▸ **TRY IT**: Only the lines below between the ones containing "Break a sweat" and "Science & Analytics with AI", inclusive, are to be reproduced, each exactly as it stands.

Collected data
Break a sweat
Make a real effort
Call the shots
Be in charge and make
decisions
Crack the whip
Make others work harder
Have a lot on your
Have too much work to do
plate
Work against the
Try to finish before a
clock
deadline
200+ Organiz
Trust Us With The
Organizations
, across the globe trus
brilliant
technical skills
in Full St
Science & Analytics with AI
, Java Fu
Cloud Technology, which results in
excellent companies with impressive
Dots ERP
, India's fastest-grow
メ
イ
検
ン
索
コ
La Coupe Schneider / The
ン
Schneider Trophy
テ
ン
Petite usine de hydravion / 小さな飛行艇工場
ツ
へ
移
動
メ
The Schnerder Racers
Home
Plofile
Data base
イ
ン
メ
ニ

* * *

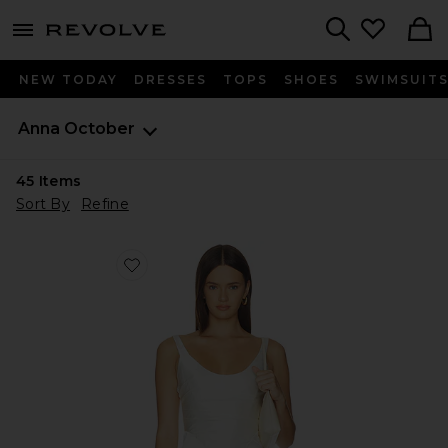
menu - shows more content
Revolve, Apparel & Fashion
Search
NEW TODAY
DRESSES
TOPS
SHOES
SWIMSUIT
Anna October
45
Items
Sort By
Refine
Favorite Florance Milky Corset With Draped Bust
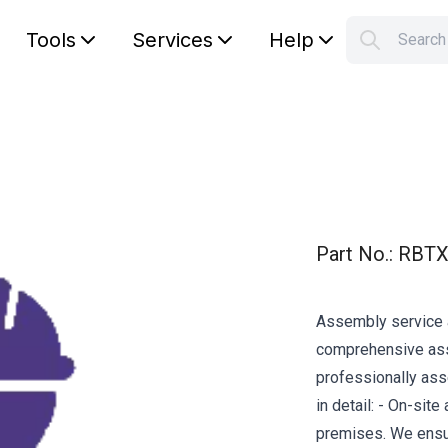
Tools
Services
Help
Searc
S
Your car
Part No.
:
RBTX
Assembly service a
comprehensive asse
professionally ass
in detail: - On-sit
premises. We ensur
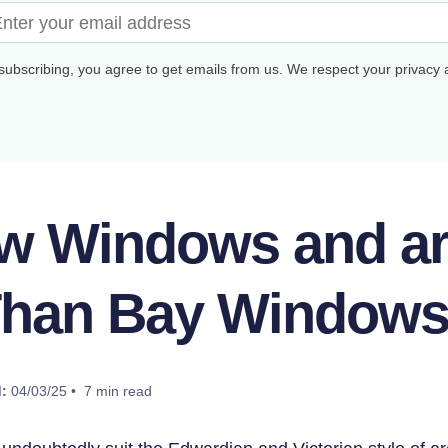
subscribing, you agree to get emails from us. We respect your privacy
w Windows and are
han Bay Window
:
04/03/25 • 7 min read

* * *

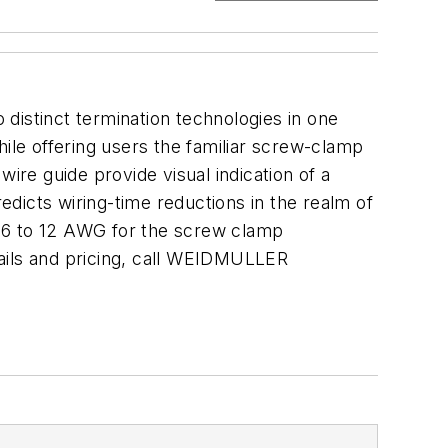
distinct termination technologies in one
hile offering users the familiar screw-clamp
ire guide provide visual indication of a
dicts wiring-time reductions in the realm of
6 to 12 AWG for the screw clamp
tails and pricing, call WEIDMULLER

▸ **RESULT BELOW**:
Break a sweat
Make a real effort
Call the shots
Be in charge and make
decisions
Crack the whip
Make others work harder
Have a lot on your
Have too much work to do
plate
Work against the
Try to finish before a
clock
deadline
200+ Organiz
Trust Us With The
Organizations
, across the globe trus
brilliant
technical skills
in Full St
Science & Analytics with AI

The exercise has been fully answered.